How to Handle Cesarean in Your Birth Plan
Writing Your Birth Plan to Avoid a Cesarean and Include a Cesarean
Cara Terreri, LCCE, CD(DONA)
A birth plan isn't really a "plan" in the traditional sense, but it's a tool that helps you prepare in advance of your birth. Writing a birth plan also allows you to open discussions with your care provider and birth support team during prenatal appointments. Think of your birth plan as a list of "preferences." It's impossible to plan a physiological (naturally occurring and unpredictable) event like birth any more than you can plan how and when tulips will bloom in the spring.
The process of creating a birth plan is an important part of your educational, mental, and emotional preparation. Below, we share with you language to include in your birth plan for how you would like to avoid a cesarean as well as language for being supported and cared for in the event that a cesarean becomes necessary. For the latter, it's extremely important to discuss with your care provider as early as possible as these "family friendly" cesarean preferences are routinely in use only in some hospitals across the United States. But those hospitals are finding that including the changes in procedure make a world of difference for parents and babies, and they are relatively simple to implement. The more people demand family-centered cesarean, the more we will see it becoming standard!

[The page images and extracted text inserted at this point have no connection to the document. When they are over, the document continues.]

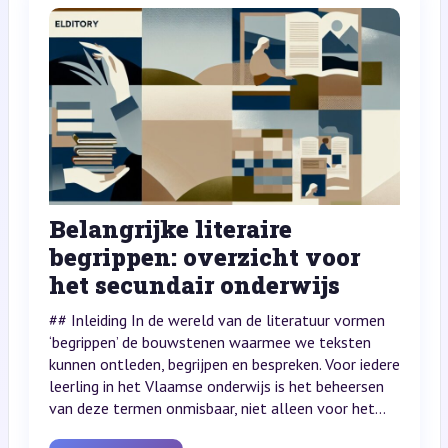
Belangrijke literaire
begrippen: overzicht voor
het secundair onderwijs
## Inleiding In de wereld van de literatuur vormen
‘begrippen’ de bouwstenen waarmee we teksten
kunnen ontleden, begrijpen en bespreken. Voor iedere
leerling in het Vlaamse onderwijs is het beheersen
van deze termen onmisbaar, niet alleen voor het...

- I plan to let my labor begin on its own
- I would like to be monitored intermittently, unless there is a solid medical reason for continuous monitoring
- I plan to move and change positions as desired
- I would like my birth partner and doula to be present at all times
- I plan to eat and drink as desired
- I plan to use as many non-drug comfort measures as possible before considering an epidural
- Please don't ask me if I would like an epidural -- I will let you know
- I plan to push in positions other than on my back
Preferences should a cesarean be necessary:
- I plan to have two support persons in the OR
- I would like to keep one hand free during and after birth
- Please lower the curtain when my baby is born so I can see my baby
- I would like to have my baby skin to skin in the OR
- I would like to initiate breastfeeding/chestfeeding in the OR or immediately after surgery in post-op
- I would like for there to be no separation of birthing parent (or partner) and baby
The above are just a few of what is available during and after a cesarean. Ultimately, what is important is up to you. A birth plan should include your most important desires, and should always be discussed during a prenatal appointment, well in advance of birth. If your care provider or place of birth isn't on board, you can consider seeking an alternative provider if that choice is available to you.